SOURCE INFORMATION START

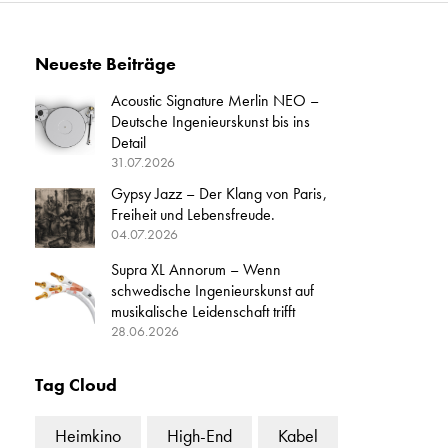
Neueste Beiträge
Acoustic Signature Merlin NEO –
Deutsche Ingenieurskunst bis ins
Detail
31.07.2026
Gypsy Jazz – Der Klang von Paris,
Freiheit und Lebensfreude.
04.07.2026
Supra XL Annorum – Wenn
schwedische Ingenieurskunst auf
musikalische Leidenschaft trifft
28.06.2026
Tag Cloud
Heimkino
High-End
Kabel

SOURCE INFORMATION END

For this listing, copy out every line that includes the word "Ingenieurskunst".

▶ ANSWER TO THIS TASK:
Deutsche Ingenieurskunst bis ins
schwedische Ingenieurskunst auf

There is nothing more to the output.